Les cures alternatives du cancer (1)

     Ceux qui me connaissent personnellement savent à quel point je me sens proche du cancer. Ma mère est décédée en 2003 du cancer (cancer du sein en 1993, soigné, puis récidive, cancer généralisé), ma marraine est présentement atteinte par le cancer. Mes deux grand-mères ont eu une forme de cancer. Le cancer est partout aujourd'hui.
      J'ai commencé par faire la paix avec le fait que je vais sûrement avoir le cancer un jour, en faisant à la fois attention à mon hygiène de vie pour éviter tous cancérigènes, question de me laisser une chance.

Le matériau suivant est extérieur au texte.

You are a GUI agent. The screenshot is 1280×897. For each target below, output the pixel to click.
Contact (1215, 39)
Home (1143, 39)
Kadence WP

     France, j'écris ces articles pour toi. Environ 4 heures pour monter chacun de ces articles. Plusieurs années de recherches et d'accumulations d'informations avant. Mais je les compile pour toi. Je n'ai pas encore abandonné ton combat. J'ai encore espoir pour toi.
     Je sais que ces articles sont longs et ils ont des reportages de une à deux heures chacun... Écoute tout, regarde tout. Il y a d'autres solutions que la médication et la chimio. Tu m'as dit dès le début que tu as confiance en ton médecin et je respecte cette décision. Mais je t'implore de regarder les autres solutions AUSSI. Je t'aime. Je ne t'abandonne pas. Et si la médecine allopathique échoue, ce n'est pas la fin du chemin, c'est le temps de regarder ailleurs. 
     Plusieurs des thérapies que je propose dans ces articles (comme Gerson) ont soignés des cas "dit irréversible" par des oncologues. Tant qu'il y a de la vie, il y a espoir. On m'a dit (trop) souvent qu'il faut se méfier des "charlatans" et des "cures miracles". J'espère que les informations que je t'ai trouvé seront à la hauteur pour démontrer que je sais faire la différence entre une médecine alternative qui fonctionne et un vrai charlatan. Je n'ai pas le cancer, je ne peux pas les tester par moi-même, mais je crois en plusieurs de ces solutions. S.V.P. prend le temps de les regarder, pendant qu'il est encore temps.
 

     Quelque part en 2006, un homme m'a dit: «Aucun homme ne devrait mourir du cancer de la prostate aujourd'hui. Aucun.» J'étais particulièrement intriguée et j'ai tenté d'en savoir un peu plus, mais nous n'étions pas dans un contexte qui facilite les longues conversations (au travail, dans une boutique, c'était un "haut patron"), mais il a sous-entendu qu'il y avait des façons de soigner ce cancer du moins.
  

    Puis en 2009, le sujet du cancer revient lors de ma formation d'herboristerie, cours de soins des pathologies par les plantes, systèmes immunitaire. C'était le dernier cours auquel j'ai assisté. Ma première fille avait alors 5 mois, je l'a voyais grandir sans avoir beaucoup de temps pour m'occuper d'elle (malgré mon congé de maternité) puisque je devais travailler sur mes cours... ou y assister. Était-ce une simple coïncidence de temps, ou est-ce que je me suis sentie submergée par le sujet du cancer et mon sentiment d'incapacité de traiter cette maladie par les plantes médicinales? Je ne pourrais le dire. Mais j'ai fait la demande de suspendre tous mes cours dès lors et je n'ai pas encore eu la chance de les reprendre (et j'ai maintenant une seconde fille).
     Il semble que j'avais besoin de plus de temps pour assimiler toute cette information. Entre temps, j'ai cumulé bien des histoires de cas sur le sujet. Je n'ai pas essayé aucune de ces méthodes (je n'ai pas moi-même le cancer, sinon j'en aurais tester plusieurs).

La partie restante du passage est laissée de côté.